Wer dieser Tage objektive Berichterstattung über die Affäre „Kurz“ haben möchte, sollte weniger österreichische Medien konsumieren, sondern einen Blick ins Ausland wagen. In der ZDF-Sendung „Markus Lanz“ am 12. Oktober wurden die Korruptionsvorwürfe gegen die ÖVP schonungslos beim Namen genannt.
Lanz: “Das muss man sich einmal trauen!”
Moderator Markus Lanz meinte, nachdem Falter-Chefredakteur Florian Klenk über die ungeheuerlichen Vorgänge rund um mutmaßlich gefälschte Umfragen referiert hatte:
Bevor man so Wörter wie Bananenrepublik und so weiter in den Mund nimmt – die Justiz funktioniert ja ganz offensichtlich in Österreich. Das muss man sich einmal trauen, Hausdurchsuchungen beim Bundeskanzler zu machen.
“Die neueste Operette in Österreich heißt Kurz-Schluss”
Deutsche Journalisten finden es also lobenswert, dass zumindest die Justiz in Österreich funktioniert. Ein Armutszeugnis für ein Land, das die Autorin Elke Heidenreich bei Markus Lanz so beschrieb:
Österreich ist immer Operette. Die neueste heißt Kurz-Schluss. Da ist es immer lustig bei allem Elend.
Parteipolitischer Druck auf Staatsanwälte
Die Justiz, die in Österreich noch funktioniert, heißt Wirtschafts- und Korruptionsstaatsanwaltschaft (WKStA). Die Frage ist aber, wie lange noch? Denn deren höchste Mitarbeiter haben sich im Zuge des „Ibiza“-Untersuchungsausschusses bitter darüber beschwert, dass parteipolitischer Druck auf sie ausgeübt werde.

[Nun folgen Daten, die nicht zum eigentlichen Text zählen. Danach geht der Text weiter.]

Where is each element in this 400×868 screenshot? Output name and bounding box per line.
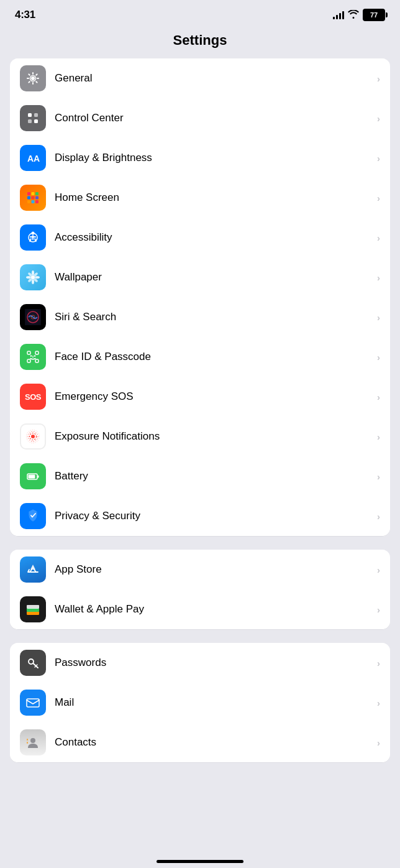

Klenk sagte in der Sendung, dass er sich gewundert habe, warum die ÖVP im U-Ausschuss Staatsanwälte namentlich herausgepickt hätte – ausgerechnet jene, die erfolgreiche Ermittlungsschritte gegen ÖVP-Funktionäre gesetzt hätten.
“Angriff auf Gewaltenteilung”
Lanz bezeichnete dies als „Angriff auf die Gewaltenteilung“. Zudem zeigten sich die Diskussionsgäste, darunter auch Jürgen Trittin von den Grünen und Kai Wegner von der CDU, fassungslos über Aussagen von Sebastian Kurz bei seinem „ZIB2“-Auftritt. Kurz, damals noch Kanzler und ORF-Gast unmittelbar nach den Hausdurchsuchungen, meinte:
Berichterstattung und Inserat, das ist der Preis, den man bezahlt.
„Die Schaltung eines Inserates aus öffentlichen Gelder für wohlwollende Berichterstattung – das wäre tatsächlich Bestechung“, sagte der Falter-Chefredakteur unmittelbar nach Einspielung dieses Kurz-Zitats. Nebensatz:
Vielleicht hat er sich auch nur versprochen.
“Für ein Inserat gibt es ein Gegengeschäft”
Vielleicht. Aber es könnte auch zum Selbstverständnis der ÖVP gehören, denn bereits im Dezember 2020 gab es zwischen ÖVP-Nationalratspräsident Wolfgang Sobotka und Oe24-Chef Wolfgang Fellner live im Fernsehen folgenden Wortwechsel (unzensuriert berichtete):
Sobotka meinte ungeniert:
(…) Sie kennen das Geschäft ja, für ein Inserat gibt´s a Gegengeschäft, oder?
Fellner darauf:
Ja, natürlich.
“Ibiza”-Rede von Kurz klingt heute wie Selbstanklage
Garantiert nicht versprochen hat sich Kurz, als er sich nach der „Ibiza-Affäre“ und dem Platzen der schwarz-blauen Regierung an die Österreicher wandte und wortwörtlich sagte:
Was aber wirklich schwerwiegend und problematisch ist, sind die Ideen des Machtmissbrauchs, Ideen zum Umgang mit österreichischen Steuergeldern, natürlich auch das Verständnis gegenüber der Medienlandschaft in unserem Land. Und es entspricht – das möchte ich auch ganz ehrlich sagen – nicht dem politischen Zugang, den ich habe. Nämlich der Republik und den Menschen in unserem Land zu dienen.
Nach Einspielung dieser Sequenz aus der Kurz-Rede sprach Lanz von „blankem Hohn“. Klenk ergänzte: „Das klingt jetzt wie eine Selbstanklage“. So deutlich hört man das nur in wenigen österreichischen Medien.